[Transcribed page contents]
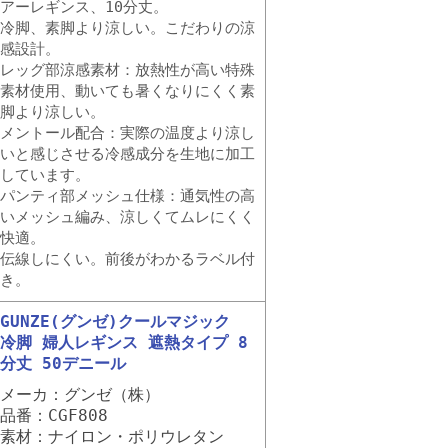
アーレギンス、10分丈。
冷脚、素脚より涼しい。こだわりの涼
感設計。
レッグ部涼感素材：放熱性が高い特殊
素材使用、動いても暑くなりにくく素
脚より涼しい。
メントール配合：実際の温度より涼し
いと感じさせる冷感成分を生地に加工
しています。
パンティ部メッシュ仕様：通気性の高
いメッシュ編み、涼しくてムレにくく
快適。
伝線しにくい。前後がわかるラベル付
き。
GUNZE(グンゼ)クールマジック
冷脚 婦人レギンス 遮熱タイプ 8
分丈 50デニール
メーカ：グンゼ（株）
品番：CGF808
素材：ナイロン・ポリウレタン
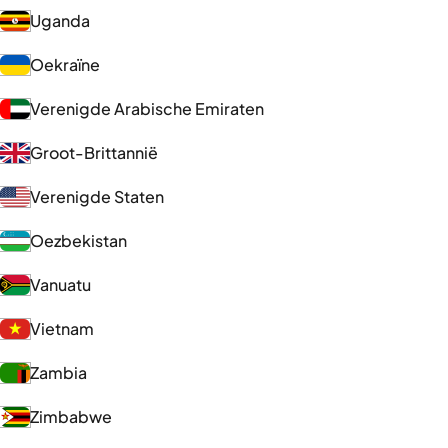
Uganda
Oekraïne
Verenigde Arabische Emiraten
Groot-Brittannië
Verenigde Staten
Oezbekistan
Vanuatu
Vietnam
Zambia
Zimbabwe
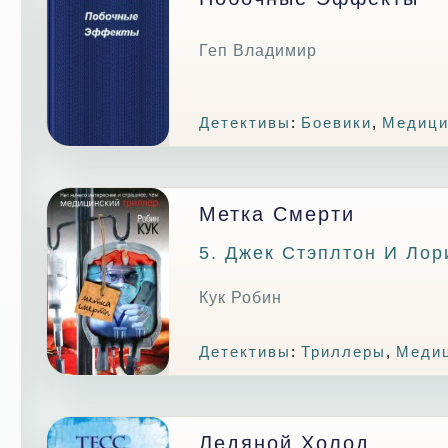
Геп Владимир
Детективы
:
Боевики
,
Медици
Метка Смерти
5. Джек Стэплтон И Ло
Кук Робин
Детективы
:
Триллеры
,
Медиц
Ледяной Холод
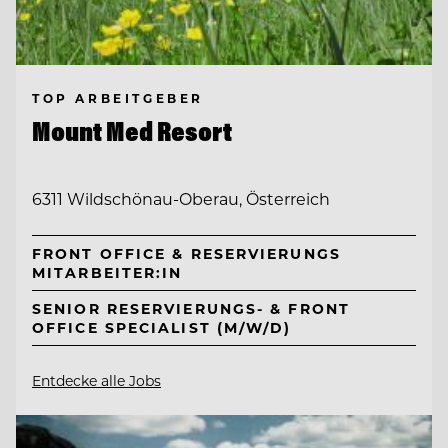
TOP ARBEITGEBER
Mount Med Resort
6311 Wildschönau-Oberau, Österreich
FRONT OFFICE & RESERVIERUNGS
MITARBEITER:IN
SENIOR RESERVIERUNGS- & FRONT
OFFICE SPECIALIST (M/W/D)
Entdecke alle Jobs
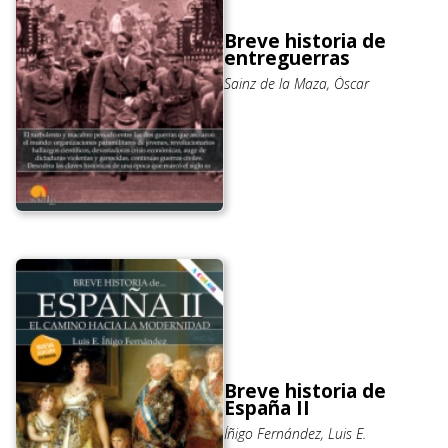
Breve historia de
entreguerras
Sainz de la Maza, Óscar
Breve historia de
España II
Íñigo Fernández, Luis E.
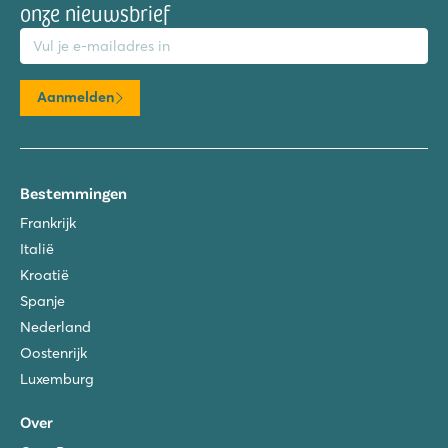
onze nieuwsbrief
mailadres
Aanmelden
Bestemmingen
Frankrijk
Italië
Kroatië
Spanje
Nederland
Oostenrijk
Luxemburg
Over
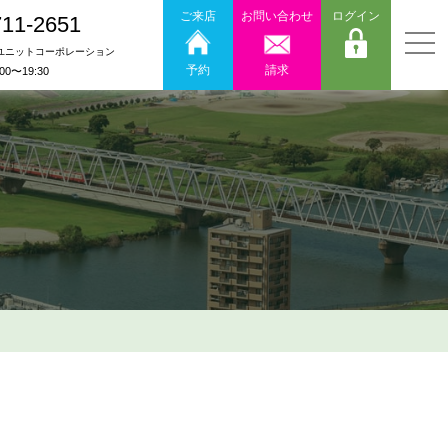
ご来店
お問い合わせ
ログイン
711-2651
ユニットコーポレーション
予約
請求
:00〜19:30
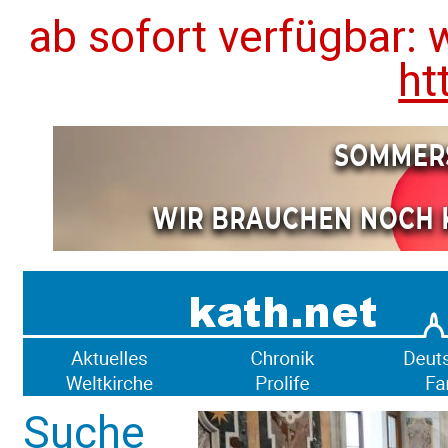
ab sofort verfügbar: 
ht
Suche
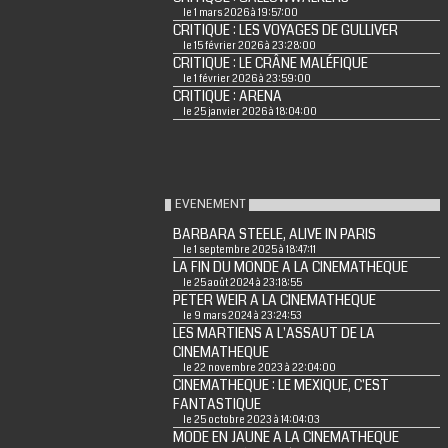
le 1 mars 2026 à 19:57:00
CRITIQUE : LES VOYAGES DE GULLIVER
le 15 février 2026 à 23:28:00
CRITIQUE : LE CRÂNE MALÉFIQUE
le 1 février 2026 à 23:59:00
CRITIQUE : ARENA
le 25 janvier 2026 à 18:04:00
EVENEMENT
BARBARA STEELE, ALIVE IN PARIS
le 1 septembre 2025 à 18:47:11
LA FIN DU MONDE A LA CINEMATHEQUE
le 25 août 2024 à 23:18:55
PETER WEIR A LA CINEMATHEQUE
le 9 mars 2024 à 23:24:53
LES MARTIENS A L'ASSAUT DE LA
CINEMATHEQUE
le 22 novembre 2023 à 22:04:00
CINEMATHEQUE : LE MEXIQUE, C'EST
FANTASTIQUE
le 25 octobre 2023 à 14:04:03
MODE EN JAUNE A LA CINEMATHEQUE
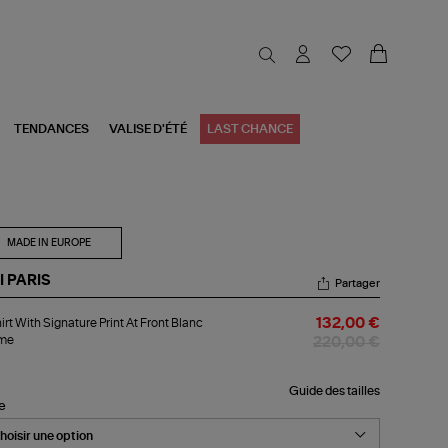
TENDANCES
VALISE D'ÉTÉ
LAST CHANCE
MADE IN EUROPE
I PARIS
Partager
irt With Signature Print At Front Blanc
132,00 €
rt
me
th
220,00 €
nature
nt
Guide des tailles
le
nt
nc
eme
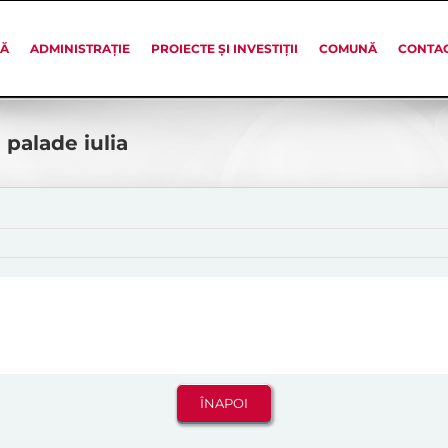
SĂ
ADMINISTRAȚIE
PROIECTE ȘI INVESTIȚII
COMUNĂ
CONTA
 palade iulia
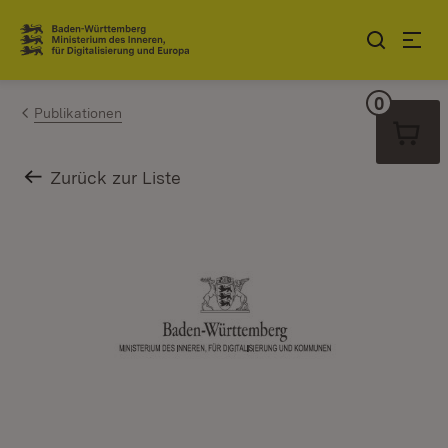
Zum Inhalt springen
Link zur Startseite
0
Warenko
Publikationen
Zurück zur Liste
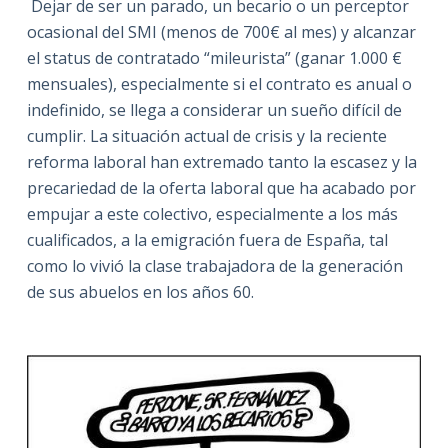
Dejar de ser un parado, un becario o un perceptor
ocasional del SMI (menos de 700€ al mes) y alcanzar
el status de contratado “mileurista” (ganar 1.000 €
mensuales), especialmente si el contrato es anual o
indefinido, se llega a considerar un sueño difícil de
cumplir. La situación actual de crisis y la reciente
reforma laboral han extremado tanto la escasez y la
precariedad de la oferta laboral que ha acabado por
empujar a este colectivo, especialmente a los más
cualificados, a la emigración fuera de España, tal
como lo vivió la clase trabajadora de la generación
de sus abuelos en los años 60.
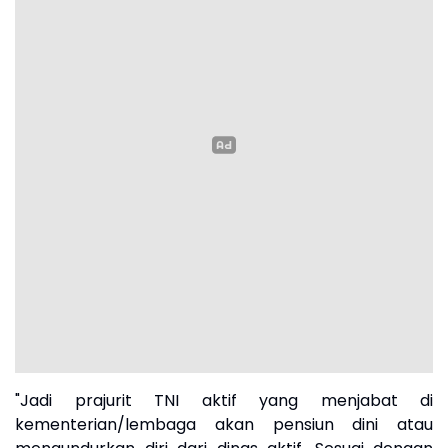
"Jadi prajurit TNI aktif yang menjabat di
kementerian/lembaga akan pensiun dini atau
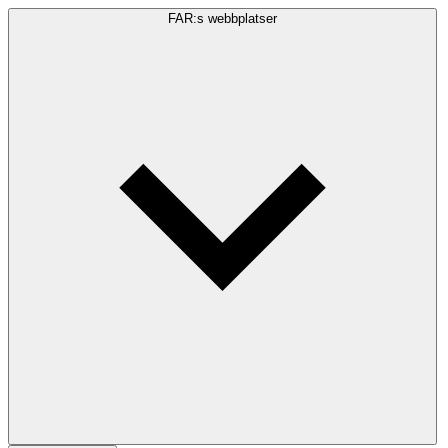
FAR:s webbplatser
Sökfråga
Sök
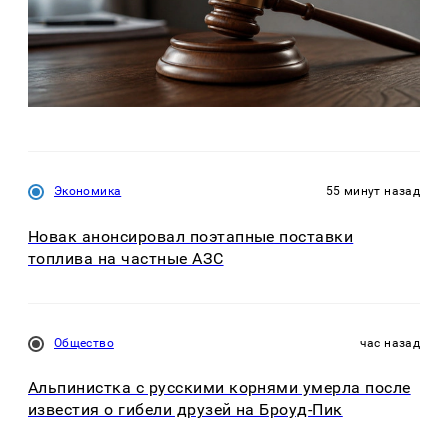
Экономика
55 минут назад
Новак анонсировал поэтапные поставки
топлива на частные АЗС
Общество
час назад
Альпинистка с русскими корнями умерла после
известия о гибели друзей на Броуд-Пик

- [What to do]
Search the data above and return each line in which "CINEMATHEQUE" occurs.

- [Answer below]
LA FIN DU MONDE A LA CINEMATHEQUE
PETER WEIR A LA CINEMATHEQUE
CINEMATHEQUE
CINEMATHEQUE : LE MEXIQUE, C'EST
MODE EN JAUNE A LA CINEMATHEQUE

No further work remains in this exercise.